A case supreme
Supreme Court spiral staircase.
Law school presented me with a challenge of maintaining harmony in the face of such Supreme Court criminal law abominations as Chimel v. California, 395 U. S. 752 (1969), which authorized police to search an arrested person and the area around his or her “lunge and grasp” even once s/he is handcuffed; Bowers v. Hardwick, 478 U.S. 186 (1986), which upheld the constitutionality of criminalizing consensual adult sodomy (fortunately later overturned by Lawrence v. Texas, 539 U.S. 558 (2003)); and Gregg v. Georgia (1976), McClesky v. Kemp, 481 U.S. 279 (1987), and their progeny that kept the death penalty too alive and well. Giving me continued hope in the Supreme Court soon before my first semester in law school was Batson v. Kentucky, 476 U.S. 79 (1986), which provided powerful sanctions for unlawful discrimination by prosecutors in jury selection.

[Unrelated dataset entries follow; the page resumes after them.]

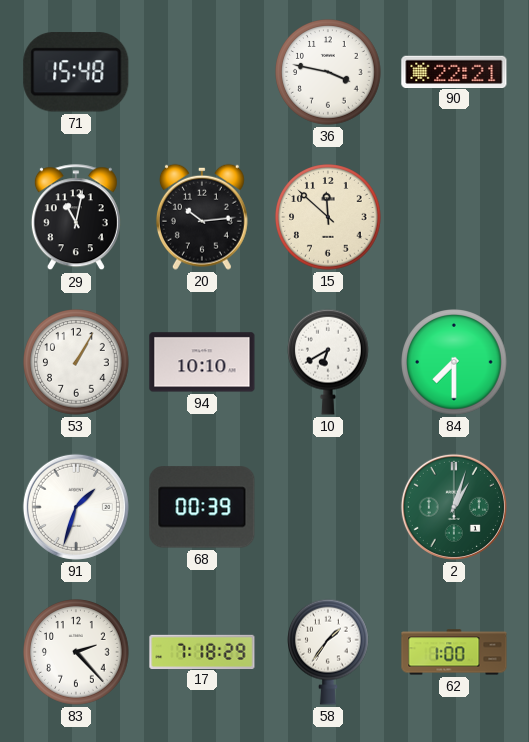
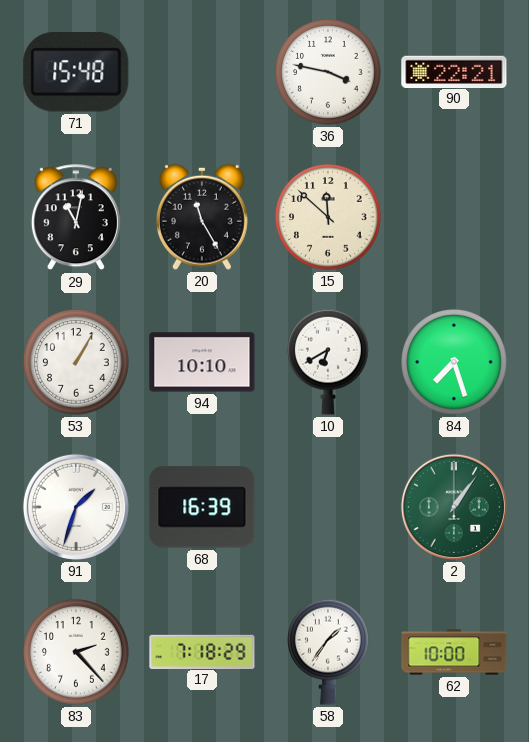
20: 10:14 -> 11:25
84: 7:30 -> 7:27
68: 00:39 -> 16:39
2: 1:03 -> 1:06
62: 1:00 -> 10:00
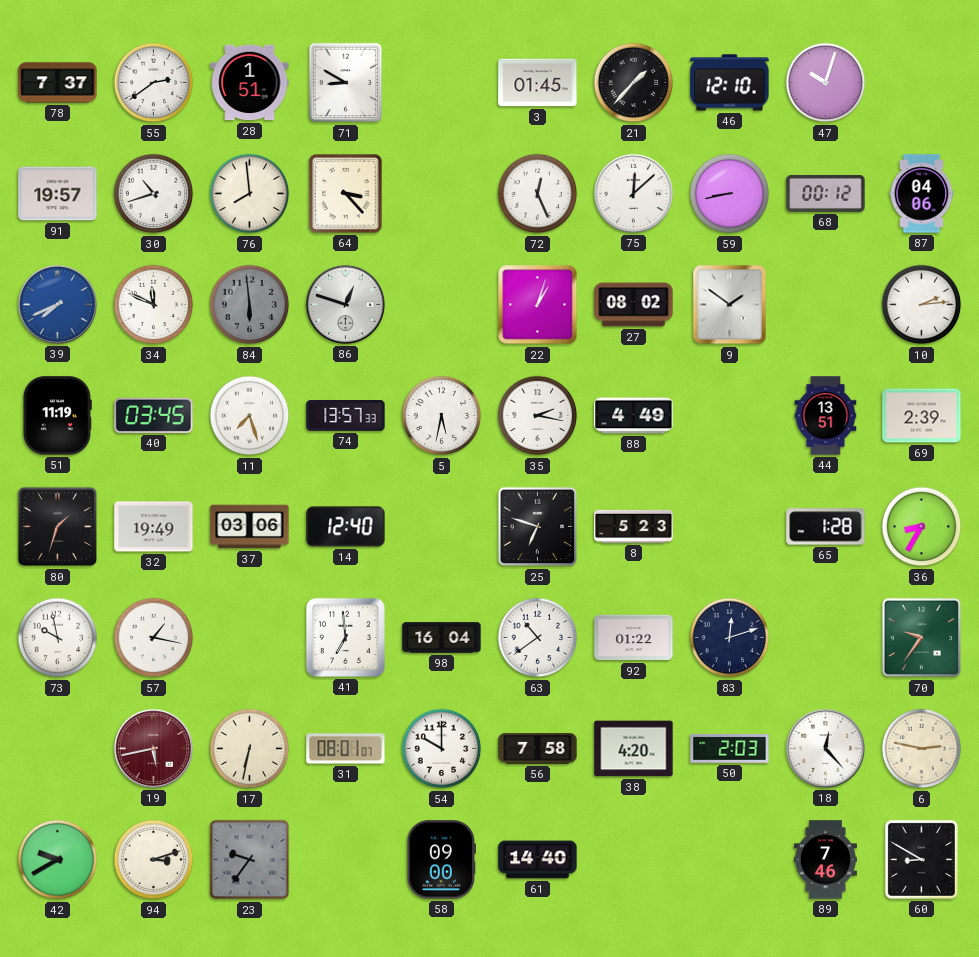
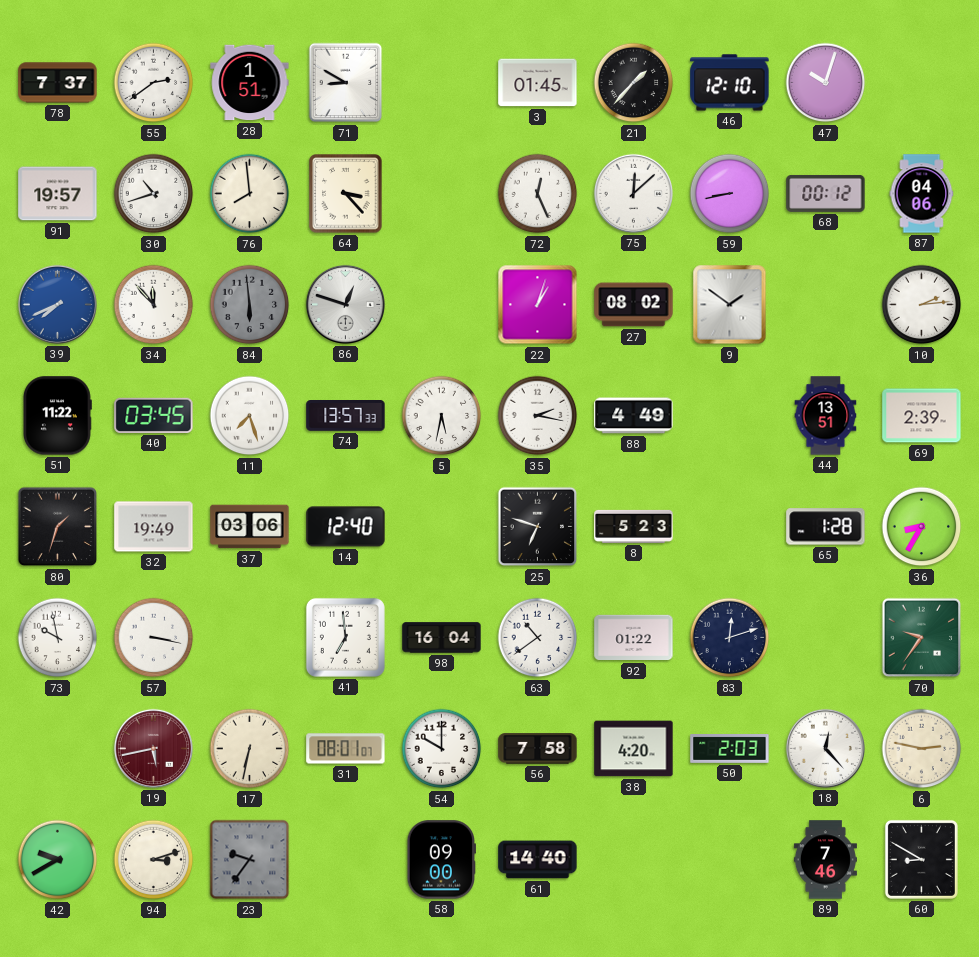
34: 11:49 -> 11:53
51: 11:19 -> 11:22
57: 1:17 -> 3:17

By now, I recognize that harmony begins from within each of us rather than waiting for other people to do the right thing. Not having yet reached that stage yet in law school, I kept hope in some ongoing justice from the Supreme Court in such rulings as Miranda v. Arizona, 384 U.S. 436 (1966), which has been battered but which still has averted many a conviction, if only more people would assert their Miranda rights; Gideon v. Wainright, 372 U.S. 335 (1963), which requires making available tax-paid lawyers for indigent defendants facing incarcerable prosecutions; and Brady v. Maryland, 373 U.S. 83 (1963), which enables reversal of convictions should the prosecution fail to timely disclose exculpatory evidence.
Having learned instrumental music from the age of nine, the concept of harmony has long held vital musical and personal importance for me. If Miranda were a song, it would for me not be Carmen Miranda singing with a fruit salad on her head, but instead would be John Coltrane’s A Love Supreme (read here, too). A Love Supreme was one of Coltrane’s enduring masterpieces which for him deeply expressed his love for G-d. Although not reaching the masterpiece stratosphere of Coltrane’s A Love Supreme, Miranda is about the closest Supreme Court tribute thus far to criminal defendants’ Constitutional rights.
If last week’s Gant opinion — which substantially rolled back the damage inflicted by New York v. Belton, 453 U.S. 454 (1981) with Belton’s practically black-letter rule allowing the search of cars of arrested persons, and which, post-Gant, erodes police motivation to make pretextual car stops under Whren v. U.S., 517 U.S. 806 (1996) and to arrest people charged with non-jailable offenses under Atwater v. Lago Vista, 532 U.S. 318 (2001) — were a song, it would for me be Antonio Carlos Jobim’s Wave in reverse, as it rolls back the devastating Belton tsunami.
The United States Supreme Court remains a place that in a given month can inflict much harm that will continue for years if not decades, and that might then turn around and deliver a stunning victory for civil liberties. Such outcomes are determined by the text of the Constitution, the text of statutes and treaties being analyzed, the justices’ interpretation of Supreme Court precedents and their views on the extent of stare decisis treatment to give to each precedent, and what each justice ate for breakfast or had stuck in his or her underwear as a child.
Your votes for president and the United States Senate determine the Supreme Court’s nine occupants. Remember that.